As always, taking expert, independent financial advice is suggested before indulging in this form of investment. But if you’re happy to take on extra risk for the potential of greater gain, they might be worth considering.

Sources: hmrc.gov.uk

Thursday 6 March 2014

More over-55’s now seek financial advice but there are still plenty who could benefit from talking to an adviser

More over-55s are turning to financial advisers than did so four years ago, new research from Aviva into the shape of financial advice for retirement in 2014, shows. But with 77% of over-55s having no relationship with an adviser – and no plans to establish one – Aviva’s findings reveal a worrying lack of understanding about the nature of financial issues in later life.
  • Almost one in five (18%) of over-55s have spoken to an adviser in the last year.
  • Sadly, 77% are entirely out of the loop with no plans to seek advice.
  • Growing numbers are being surprised by the reality of retirement incomes.
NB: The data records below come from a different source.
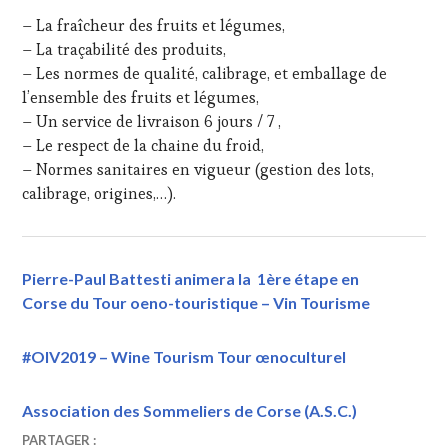
– La fraîcheur des fruits et légumes,
– La traçabilité des produits,
– Les normes de qualité, calibrage, et emballage de
l’ensemble des fruits et légumes,
– Un service de livraison 6 jours / 7 ,
– Le respect de la chaine du froid,
– Normes sanitaires en vigueur (gestion des lots,
calibrage, origines,…).
Pierre-Paul Battesti animera la 1ère étape en
Corse du Tour oeno-touristique – Vin Tourisme
#OIV2019 – Wine Tourism Tour œnoculturel
Association des Sommeliers de Corse (A.S.C.)
7
VINTOURISME
PARTAGER :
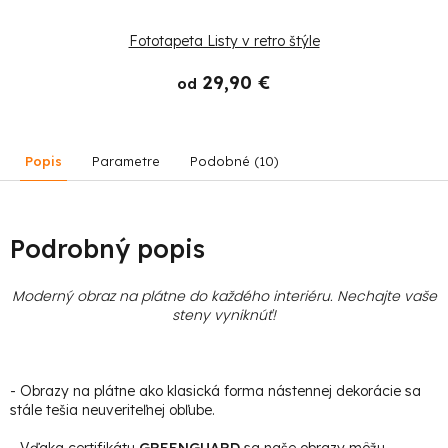
Fototapeta Listy v retro štýle
29,90 €
od
Popis
Parametre
Podobné (10)
Podrobný popis
Moderný obraz na plátne do každého interiéru. Nechajte vaše
steny vyniknúť!
- Obrazy na plátne ako klasická forma nástennej dekorácie sa
stále tešia neuveriteľnej obľube.
- Vďaka certifikátu
GREENGUARD
sa naše obrazy môžu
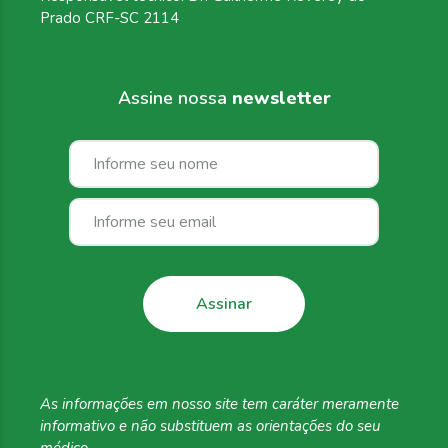
Prado CRF-SC 2114
Assine nossa
newsletter
As informações em
nosso site tem caráter
meramente
informativo
e não substituem as
orientações do seu
médico.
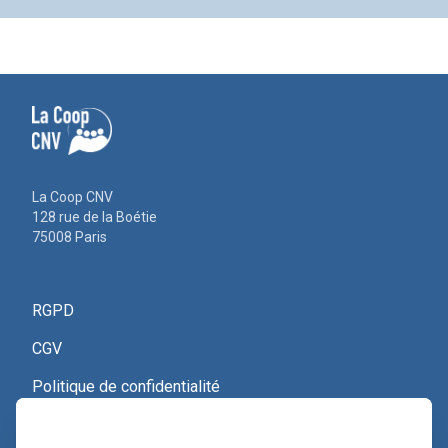
La Coop CNV
128 rue de la Boétie
75008 Paris
RGPD
CGV
Politique de confidentialité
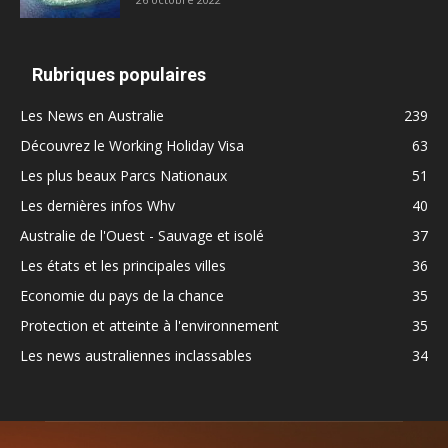
Rubriques populaires
Les News en Australie
239
Découvrez le Working Holiday Visa
63
Les plus beaux Parcs Nationaux
51
Les dernières infos Whv
40
Australie de l'Ouest - Sauvage et isolé
37
Les états et les principales villes
36
Economie du pays de la chance
35
Protection et atteinte à l'environnement
35
Les news australiennes inclassables
34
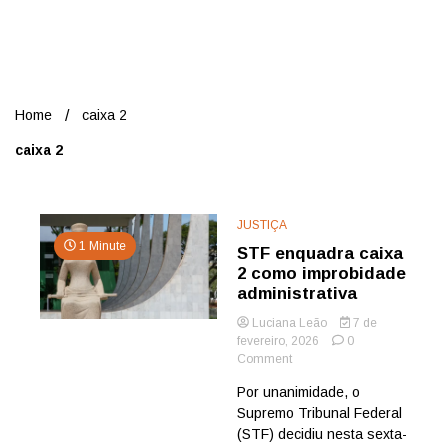
Nord
Home
caixa 2
caixa 2
JUSTIÇA
1 Minute
STF enquadra caixa
2 como improbidade
administrativa
Luciana Leão
7 de
fevereiro, 2026
0
on
Comment
STF
Por unanimidade, o
enquadra
Supremo Tribunal Federal
caixa
2
(STF) decidiu nesta sexta-
como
  • When seeking advice, getting the most from their pensions is the over-55s’ number one concern.
  • Transparency has improved post-RDR – but many are still unsure on costs.
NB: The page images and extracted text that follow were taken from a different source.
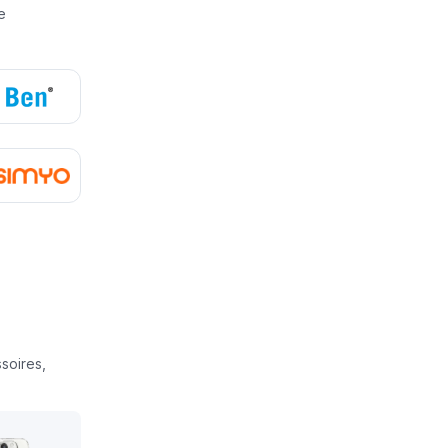
e
soires,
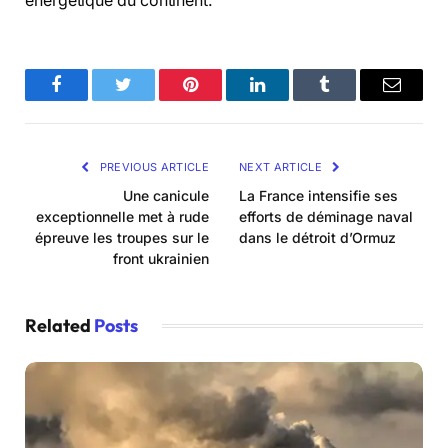
énergétique du continent.
Facebook
Twitter
Pinterest
LinkedIn
Tumblr
Email
PREVIOUS ARTICLE
NEXT ARTICLE
Une canicule
La France intensifie ses
exceptionnelle met à rude
efforts de déminage naval
épreuve les troupes sur le
dans le détroit d’Ormuz
front ukrainien
Related
Posts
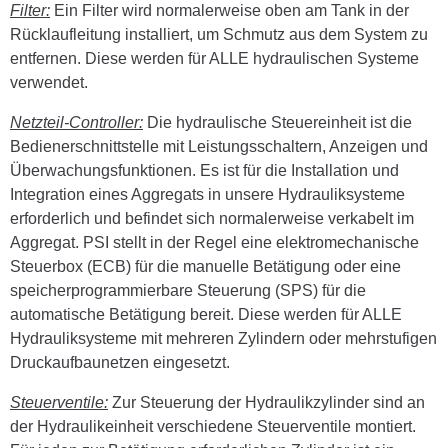
Filter:
Ein Filter wird normalerweise oben am Tank in der
Rücklaufleitung installiert, um Schmutz aus dem System zu
entfernen. Diese werden für ALLE hydraulischen Systeme
verwendet.
Netzteil-Controller:
Die hydraulische Steuereinheit ist die
Bedienerschnittstelle mit Leistungsschaltern, Anzeigen und
Überwachungsfunktionen. Es ist für die Installation und
Integration eines Aggregats in unsere Hydrauliksysteme
erforderlich und befindet sich normalerweise verkabelt im
Aggregat. PSI stellt in der Regel eine elektromechanische
Steuerbox (ECB) für die manuelle Betätigung oder eine
speicherprogrammierbare Steuerung (SPS) für die
automatische Betätigung bereit. Diese werden für ALLE
Hydrauliksysteme mit mehreren Zylindern oder mehrstufigen
Druckaufbaunetzen eingesetzt.
Steuerventile:
Zur Steuerung der Hydraulikzylinder sind an
der Hydraulikeinheit verschiedene Steuerventile montiert.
Almost one in five of over-55s (18%) now have an active relationship with a financial adviser, compared with 14% in February 2010. The biggest change has been among over-75s, with 17% now having a financial adviser compared with 11% four years ago.
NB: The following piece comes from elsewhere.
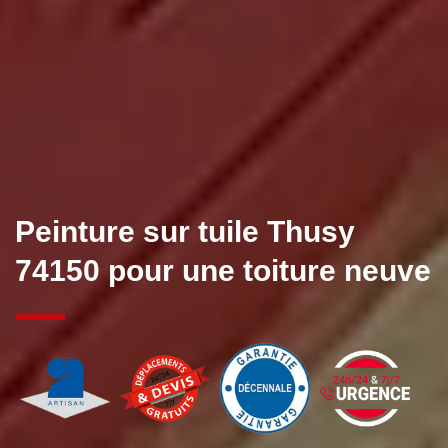
Peinture sur tuile Thusy
74150 pour une toiture neuve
Those aged 65-74 remain the most likely to use a financial adviser, with 19% having done so in the last year. Just 16% had done the same in February 2010. A further 3% of all over-55s are currently looking to establish a relationship with a financial adviser. However, with 3% unsure, this leaves more than three quarters (77%) with no active relationship with a financial adviser and no plans to establish one.
The advice gap is especially worrying in light of the widening gulf between expectations and reality when it comes to retirement incomes. The percentage of retired over-55s who are disappointed by their retirement income has increased from 10% to 15% since February 2010.
Encouragingly, more retired over-55s have incomes beyond their expectations than was the case four years ago (19% in January 2014 from 15% in February 2010). Over-55s are also more likely to underestimate than overestimate their retirement income (19% v 15%).
Getting the most from their pensions (52%) is the most pressing retirement issue over-55s would discuss with a financial adviser, which is a good sign, given the recent review of the annuities market and the potential to select a bad pension deal without proper financial advice.
Other priorities for over-55s include tax efficiency, budgeting for care costs and other major expenses, and options for drawing on their total wealth to cover the costs of retirement. 11%, sadly, were seeking advice on how to manage the debts they had.
Sitting down with an adviser can help to answer many of these questions for over-55s and can help to uncover alternative plans and opportunities in retirement. Getting financial advice can also help you to plan for the unexpected, giving you a full picture of how you are likely to be able to live your retirement.